The present invention relates to an outlier removal method and an outlier removal device.


BACKGROUND OF THE INVENTION

Methods for making various predictions using machine learning are known. For example, in case of predicting the physical properties of a material with unknown mixing proportion, machine learning is performed using data already obtained through trial manufacturing, etc., as training data (teaching data, supervised data) to learn the correlation between the mixing proportions of the materials and the physical properties, and prediction is made using a regression model obtained as a result of the learning.


Prior art document information related to the invention of the present application includes Patent Literature 1.

    • Citation List Patent Literature 1: JP2020-123365A


SUMMARY OF THE INVENTION

However, if training data contains erroneous data or outliers, which are data with large errors, the prediction accuracy of the regression model obtained using such training data decreases. Therefore, it is desirable to remove outliers from the training data prior to machine learning. However, it is difficult to determine which data are outliers properly. Particularly when the training data is sparse data, it is difficult to remove outliers properly.
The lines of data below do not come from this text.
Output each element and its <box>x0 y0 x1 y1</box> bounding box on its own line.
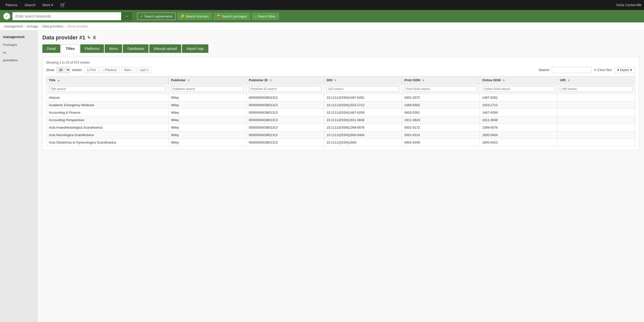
cell-publisher_id: 0000000403801313 <box>246 109 324 116</box>
cell-doi: 10.1111/(ISSN)1600- <box>324 139 402 146</box>
cell-title: Acta Neurologica Scandinavica <box>46 131 168 139</box>
agreements-label: Search agreements <box>144 14 172 18</box>
search-licenses-button[interactable]: 🔑 Search licenses <box>177 13 212 20</box>
cell-print_issn: 0001-6314 <box>402 131 480 139</box>
cell-uri <box>557 116 635 124</box>
delete-icon[interactable]: 🗑 <box>92 36 96 40</box>
cell-online_issn: 1553-2712 <box>480 102 557 109</box>
sort-publisher-icon: ⇅ <box>188 79 190 82</box>
online-issn-search-input[interactable] <box>482 86 555 92</box>
previous-button[interactable]: ‹ Previous <box>100 67 120 73</box>
last-button[interactable]: Last ⟩⟩ <box>137 67 151 73</box>
sort-publisher-id-icon: ⇅ <box>270 79 272 82</box>
col-publisher-id-label: Publisher ID <box>249 78 268 82</box>
sort-title-icon: ▲ <box>57 79 60 82</box>
user-info: koha Centerville <box>616 3 642 7</box>
search-circle-icon[interactable]: ✓ <box>3 12 10 20</box>
tab-databases[interactable]: Databases <box>123 44 148 53</box>
search-filter-input[interactable] <box>552 67 592 73</box>
sort-uri-icon: ⇅ <box>568 79 570 82</box>
publisher-search-input[interactable] <box>171 86 244 92</box>
cell-publisher: Wiley <box>168 109 246 116</box>
table-row: Academic Emergency MedicineWiley00000004… <box>46 102 635 109</box>
cell-title: Academic Emergency Medicine <box>46 102 168 109</box>
nav-cart[interactable]: 🛒 <box>57 0 68 10</box>
tab-titles[interactable]: Titles <box>61 44 80 53</box>
tab-platforms[interactable]: Platforms <box>80 44 104 53</box>
sort-doi-icon: ⇅ <box>334 79 336 82</box>
print-issn-search-input[interactable] <box>404 86 477 92</box>
search-go-button[interactable]: → <box>121 12 132 20</box>
cell-title: Acta Obstetricia et Gynecologica Scandin… <box>46 139 168 146</box>
cell-print_issn: 1069-6563 <box>402 102 480 109</box>
breadcrumb-eusage[interactable]: eUsage <box>27 24 38 28</box>
search-packages-button[interactable]: 📦 Search packages <box>213 13 250 20</box>
doi-search-input[interactable] <box>326 86 399 92</box>
nav-more[interactable]: More ▾ <box>40 0 56 10</box>
sort-print-issn-icon: ⇅ <box>422 79 424 82</box>
cell-doi: 10.1111/(ISSN)1467-6281 <box>324 94 402 102</box>
cell-uri <box>557 124 635 131</box>
nav-left: Patrons Search More ▾ 🛒 <box>2 0 68 10</box>
sidebar-item-es[interactable]: es <box>0 48 37 56</box>
breadcrumb-management[interactable]: management <box>4 24 23 28</box>
next-button[interactable]: Next › <box>121 67 135 73</box>
uri-search-input[interactable] <box>560 86 632 92</box>
sidebar-item-providers[interactable]: providers <box>0 56 37 64</box>
cell-print_issn: 0001-5172 <box>402 124 480 131</box>
cell-title: Accounting & Finance <box>46 109 168 116</box>
search-publisher-id-cell <box>246 84 324 94</box>
titles-label: Search titles <box>258 14 276 18</box>
first-button[interactable]: ⟨⟨ First <box>84 67 99 73</box>
col-publisher-id[interactable]: Publisher ID ⇅ <box>246 76 324 84</box>
table-row: Acta Anaesthesiologica ScandinavicaWiley… <box>46 124 635 131</box>
cell-publisher: Wiley <box>168 94 246 102</box>
table-row: Accounting & FinanceWiley000000040380131… <box>46 109 635 116</box>
search-doi-cell <box>324 84 402 94</box>
col-title[interactable]: Title ▲ <box>46 76 168 84</box>
sidebar-item-packages[interactable]: Packages <box>0 41 37 48</box>
main-layout: management Packages es providers Data pr… <box>0 30 644 322</box>
col-doi-label: DOI <box>326 78 332 82</box>
agreements-icon: ✓ <box>140 14 143 18</box>
cell-print_issn: 0810-5391 <box>402 109 480 116</box>
col-online-issn[interactable]: Online ISSN ⇅ <box>480 76 557 84</box>
nav-patrons[interactable]: Patrons <box>2 0 20 10</box>
export-button[interactable]: ⬇ Export ▼ <box>614 67 635 73</box>
sidebar: management Packages es providers <box>0 30 38 322</box>
publisher-id-search-input[interactable] <box>249 86 321 92</box>
search-titles-button[interactable]: ↕ Search titles <box>252 13 279 20</box>
cell-doi: 10.1111/(ISSN)1399-6576 <box>324 124 402 131</box>
edit-icon[interactable]: ✎ <box>87 36 90 40</box>
table-row: AbacusWiley000000040380131310.1111/(ISSN… <box>46 94 635 102</box>
tab-manual-upload[interactable]: Manual upload <box>149 44 181 53</box>
cell-title: Accounting Perspectives <box>46 116 168 124</box>
licenses-icon: 🔑 <box>180 14 184 18</box>
search-input[interactable] <box>12 12 121 20</box>
search-agreements-button[interactable]: ✓ Search agreements <box>137 13 176 20</box>
show-select[interactable]: 10 20 50 100 <box>56 67 70 73</box>
sidebar-heading: management <box>0 33 37 41</box>
tab-items[interactable]: Items <box>105 44 122 53</box>
col-doi[interactable]: DOI ⇅ <box>324 76 402 84</box>
col-uri[interactable]: URI ⇅ <box>557 76 635 84</box>
licenses-label: Search licenses <box>186 14 208 18</box>
breadcrumb-data-providers[interactable]: Data providers <box>42 24 63 28</box>
tab-import-logs[interactable]: Import logs <box>182 44 208 53</box>
col-title-label: Title <box>49 78 56 82</box>
clear-filter-button[interactable]: ✕ Clear filter <box>594 68 612 72</box>
nav-search[interactable]: Search <box>22 0 38 10</box>
col-publisher[interactable]: Publisher ⇅ <box>168 76 246 84</box>
table-area: Showing 1 to 20 of 972 entries Show 10 2… <box>42 57 639 150</box>
cell-publisher_id: 0000000403801313 <box>246 102 324 109</box>
packages-label: Search packages <box>222 14 247 18</box>
cell-print_issn: 1911-382X <box>402 116 480 124</box>
col-print-issn[interactable]: Print ISSN ⇅ <box>402 76 480 84</box>
cell-doi: 10.1111/(ISSN)1911-3838 <box>324 116 402 124</box>
title-search-input[interactable] <box>49 86 166 92</box>
cell-doi: 10.1111/(ISSN)1467-629X <box>324 109 402 116</box>
titles-icon: ↕ <box>255 14 257 18</box>
tab-detail[interactable]: Detail <box>42 44 60 53</box>
cell-publisher_id: 0000000403801313 <box>246 131 324 139</box>
search-input-wrap: → <box>12 12 132 20</box>
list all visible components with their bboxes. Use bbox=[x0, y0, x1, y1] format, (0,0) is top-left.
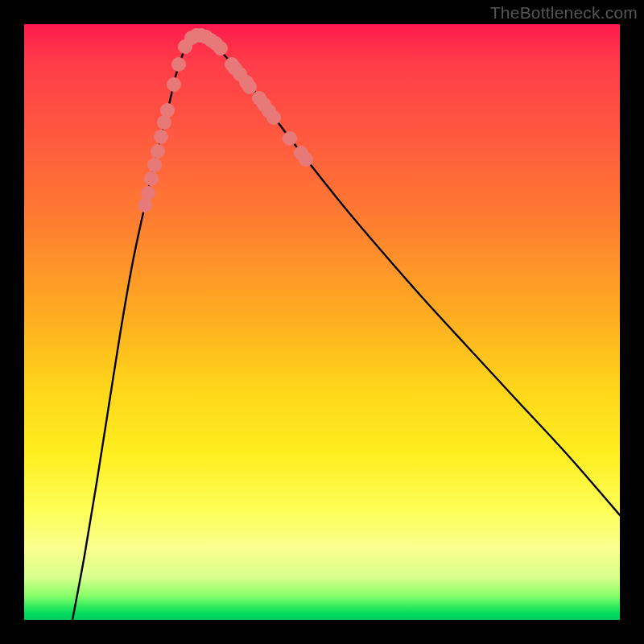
watermark-text: TheBottleneck.com bbox=[490, 3, 638, 23]
curve-marker bbox=[167, 78, 181, 92]
curve-marker bbox=[138, 199, 152, 213]
curve-marker bbox=[283, 132, 297, 146]
curve-marker bbox=[161, 104, 175, 118]
curve-marker bbox=[145, 172, 159, 186]
curve-marker bbox=[243, 80, 257, 94]
curve-marker bbox=[214, 42, 228, 56]
bottleneck-curve-path bbox=[72, 35, 620, 620]
chart-frame: TheBottleneck.com bbox=[0, 0, 644, 644]
curve-marker bbox=[172, 58, 186, 72]
curve-marker bbox=[299, 153, 313, 167]
curve-marker bbox=[158, 116, 171, 130]
curve-marker bbox=[148, 159, 162, 172]
plot-area bbox=[24, 24, 620, 620]
curve-marker bbox=[155, 130, 168, 144]
curve-marker bbox=[267, 111, 281, 125]
curve-marker bbox=[142, 187, 155, 200]
curve-marker bbox=[151, 145, 165, 159]
bottleneck-curve-svg bbox=[24, 24, 620, 620]
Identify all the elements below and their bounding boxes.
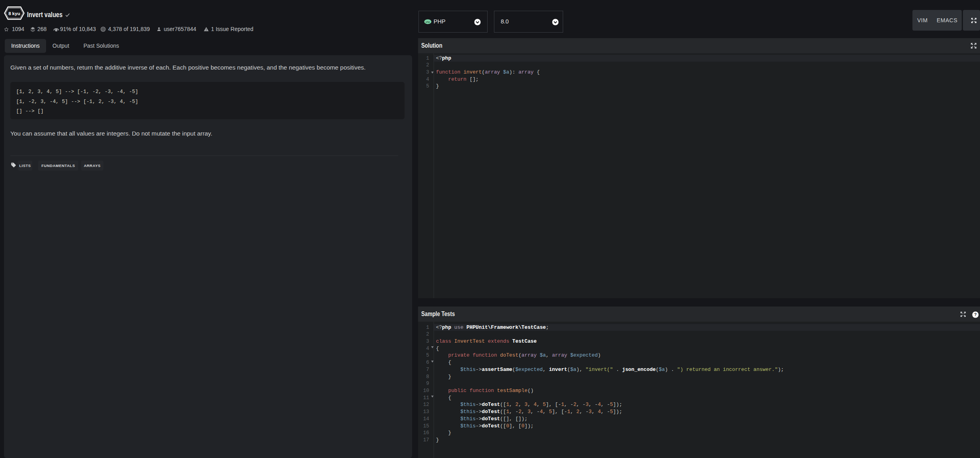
svg-text:?: ? xyxy=(974,312,976,317)
svg-text:8 kyu: 8 kyu xyxy=(8,11,20,16)
svg-text:php: php xyxy=(426,21,430,23)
Therefore, the object of the invention is to provide an outlier removal method and an outlier removal device that can properly remove outliers.


To solve the problems described above, one aspect of the present invention provides an outlier removal method for removing an outlier included in training data that comprises data of an explanatory variable and an objective variable used for machine learning, the method comprising:

    • calculating prediction errors by repeating, a predetermined number of times, division of the training data into teaching data and test data, creation of a regression model representing a correlation between the explanatory variable and the objective variable using the teaching data, and calculation of a prediction error using the test data on the created regression model;
    • calculating a distribution by extracting, for each data included in the training data, prediction errors when using that data as the test data from prediction errors obtained in the calculating prediction errors, and obtaining, for each data included in the training data, an index value characterizing a distribution of the extracted prediction errors; determining an outlier by determining whether each data is an outlier based on the index value of each data obtained in the calculating a distribution; and
    • removing an outlier by removing data determined to be an outlier in the determining an outlier.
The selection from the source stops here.